== MATERIAL FOR THE TASK

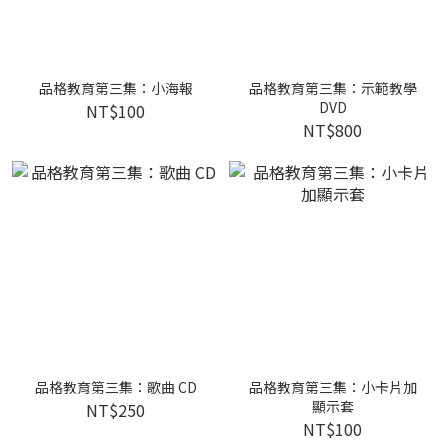
品格教育第三集：小海報
品格教育第三集：示範教學
DVD
NT$100
NT$800
品格教育第三集：歌曲 CD
品格教育第三集：小卡片加
顯示套
NT$250
NT$100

====

◆ **AIM OF THE EXERCISE**: Would you repeat the complete listing exactly, excluding each picture it holds?

◆ **TASK RESPONSE**:
品格教育第三集：小海報
品格教育第三集：示範教學
DVD
NT$100
NT$800
品格教育第三集：歌曲 CD
品格教育第三集：小卡片加
顯示套
NT$250
NT$100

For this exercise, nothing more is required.